Technologically speaking, Singapore is one of the most advanced places on Earth. There’s no shortage of cool new inventions coming out of Singapore, but one of those technological advancements is so unique that one might have trouble believing it to be real.
Singapore is releasing hundreds of “friendly” robots to clean shopping malls, hotels and government offices throughout the Asian city-state, reports Asia One.
Some of the talents these robots possess are no surprise — they mop, scrub, vacuum and sweep. But they’re also built to successfully interact with locals. Each robot is fluent in Singapore’s four official languages: Mandarin, English, Malay and Tamil. Someone wishing to speak to one of the robots can do so by pressing a button on the robot or by using an app.
Apparently fans of hip-hop, the company that engineered the robots, LionsBot, gave them the ability to rap. They can also tell jokes.

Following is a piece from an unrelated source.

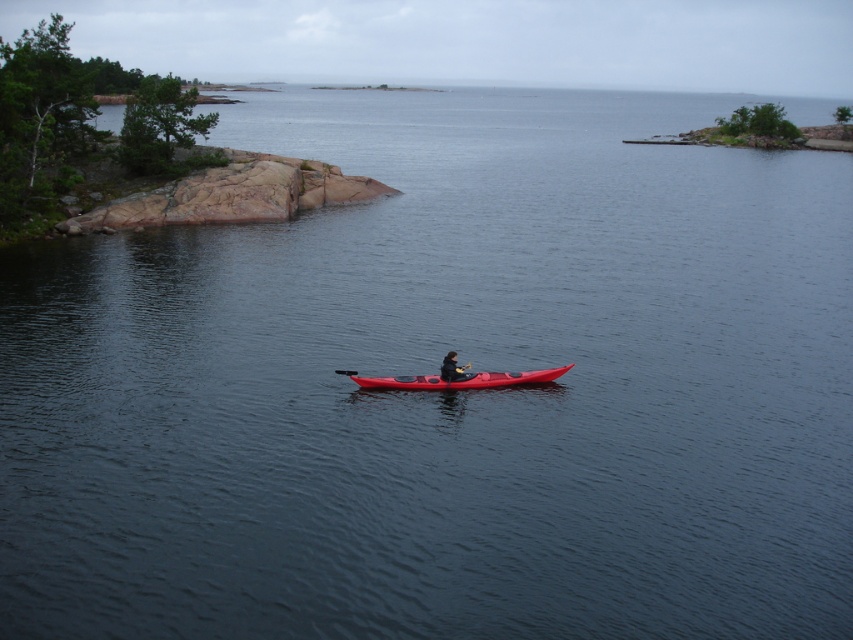 You are navigating a kayak and need to reach a point located at point [497,380]. There is an obstacle at point [451,358]. Based on the scene, can you safely pass behind the obstacle to reach your destination?

Point [497,380] is behind point [451,358], so yes, you can safely navigate behind the obstacle at point [451,358] to reach your destination at point [497,380].

You are planning to store the matte red kayak at center and the dark gray fabric jacket at center in a storage locker. The locker has a width of 1.2 meters. Can both items be placed side by side without overlapping?

The matte red kayak at center is wider than the dark gray fabric jacket at center. Since the kayak is wider, the total combined width of both items may exceed the locker width of 1.2 meters. Check their exact dimensions to confirm. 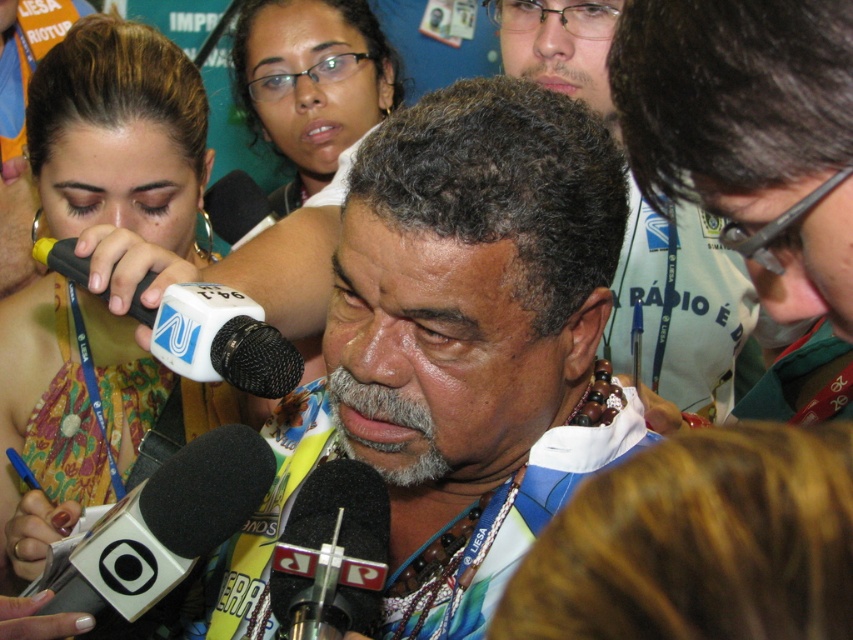 Question: Is multicolored fabric shirt at center further to camera compared to multicolored beaded necklace at center?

Each of the robots are rented out for $1,350 a month. Some have already been rented to clean an airport, art gallery, resort and office building.
Lionsbot says the robots were not built to replace human cleaners, but rather to help them with their job duties.
While rapping, multilingual cleaning robots don’t appear to be a thing in the United States (yet), robots are already changing the way America cleans. When his Alaska-based janitorial company struggled to hire enough workers, Curtis Lucas built a robotic commercial vacuum and floor scrubber himself.